** REQUIRED ACTION **
Would you write out every record that follows exactly, with the pictures left out?

EXTRACTED ENTRIES section start

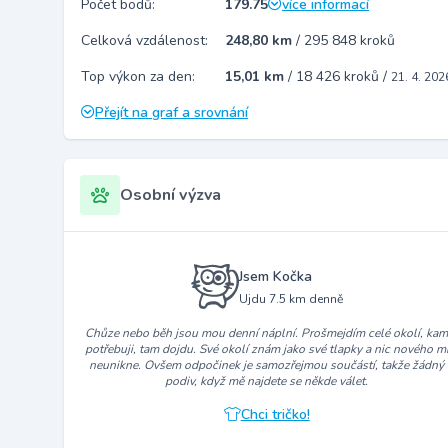
Počet bodů:
179.75
více informací
Celková vzdálenost:
248,80 km
/
295 848 kroků
Top výkon za den:
15,01 km
/
18 426 kroků
/
21. 4. 202
Přejít na graf a srovnání
Osobní výzva
Jsem Kočka
Ujdu 7.5 km denně
Chůze nebo běh jsou mou denní náplní. Prošmejdím celé okolí, ka
potřebuji, tam dojdu. Své okolí znám jako své tlapky a nic nového m
neunikne. Ovšem odpočinek je samozřejmou součástí, takže žádný
podiv, když mě najdete se někde válet.
Chci tričko!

EXTRACTED ENTRIES section end

** FINISHED TASK **
Počet bodů:
179.75
více informací
Celková vzdálenost:
248,80 km
/
295 848 kroků
Top výkon za den:
15,01 km
/
18 426 kroků
/
21. 4. 202
Přejít na graf a srovnání
Osobní výzva
Jsem Kočka
Ujdu 7.5 km denně
Chůze nebo běh jsou mou denní náplní. Prošmejdím celé okolí, ka
potřebuji, tam dojdu. Své okolí znám jako své tlapky a nic nového m
neunikne. Ovšem odpočinek je samozřejmou součástí, takže žádný
podiv, když mě najdete se někde válet.
Chci tričko!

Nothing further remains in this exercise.